DATA below:

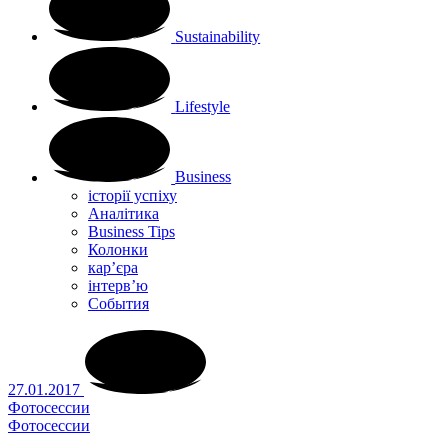
Sustainability
Lifestyle
Business
історії успіху
Аналітика
Business Tips
Колонки
кар’єра
інтерв’ю
Cобытия
27.01.2017
Фотосессии
Фотосессии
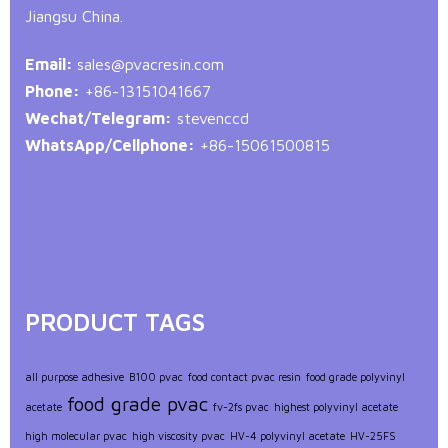
Jiangsu China.
Email:
sales@pvacresin.com
Phone:
+86-13151041667
Wechat/Telegram:
stevenccd
WhatsApp/Cellphone:
+86-15061500815
PRODUCT TAGS
all purpose adhesive
B100 pvac
food contact pvac resin
food grade polyvinyl
food grade pvac
acetate
fv-2fs pvac
highest polyvinyl acetate
high molecular pvac
high viscosity pvac
HV-4 polyvinyl acetate
HV-25FS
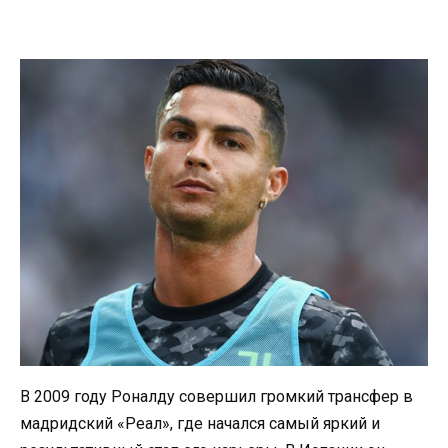
В 2009 году Роналду совершил громкий трансфер в
мадридский «Реал», где начался самый яркий и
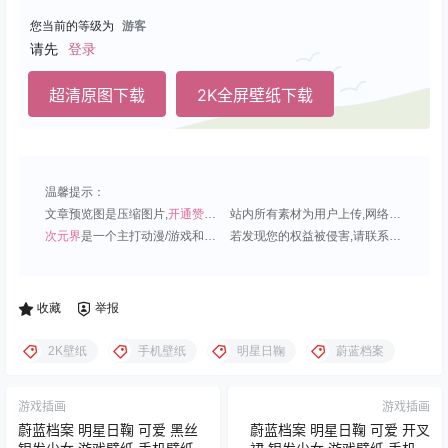
您当前的等级为
游客
请先
登录
超清原图下载
2K全屏壁纸下载
温馨提示：
文章预览图是压缩图片,
开通赞助会员
可免费下载超清原图;
站内所有素材为用户上传,网络分享或原创,请勿用于商业用途;
次元界
是一个主打动漫/游戏和虚拟偶像角色的插画壁纸平台;
若发现您的权益被侵害,请联系QQ1815919191,我们尽快处理.
收藏
举报
2K壁纸
手机壁纸
明星日鞠
蔚蓝档案
游戏插画
游戏插画
蔚蓝档案 明星日鞠 可爱 黑丝
蔚蓝档案 明星日鞠 可爱 开叉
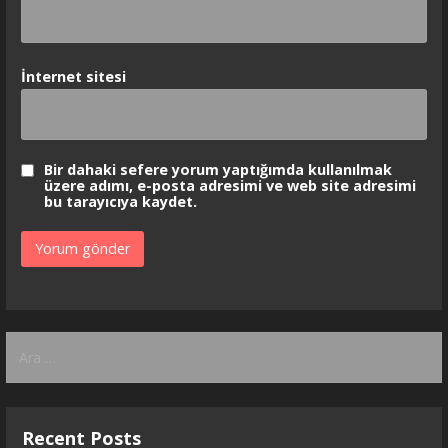
İnternet sitesi
Bir dahaki sefere yorum yaptığımda kullanılmak
üzere adımı, e-posta adresimi ve web site adresimi
bu tarayıcıya kaydet.
Arama:
Recent Posts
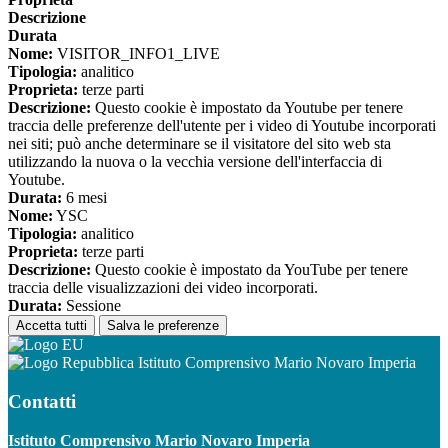
Descrizione
Durata
Nome:
VISITOR_INFO1_LIVE
Tipologia:
analitico
Proprieta:
terze parti
Descrizione:
Questo cookie è impostato da Youtube per tenere
traccia delle preferenze dell'utente per i video di Youtube incorporati
nei siti; può anche determinare se il visitatore del sito web sta
utilizzando la nuova o la vecchia versione dell'interfaccia di
Youtube.
Durata:
6 mesi
Nome:
YSC
Tipologia:
analitico
Proprieta:
terze parti
Descrizione:
Questo cookie è impostato da YouTube per tenere
traccia delle visualizzazioni dei video incorporati.
Durata:
Sessione
Accetta tutti
Salva le preferenze
Istituto Comprensivo Mario Novaro Imperia
Contatti
Istituto Comprensivo Mario Novaro Imperia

End of DATA.

## WORK TO BE COMPLETED:
Return every line of the entries above that the string "delle" appears in.

## COMPLETED TASK:
traccia delle preferenze dell'utente per i video di Youtube incorporati
traccia delle visualizzazioni dei video incorporati.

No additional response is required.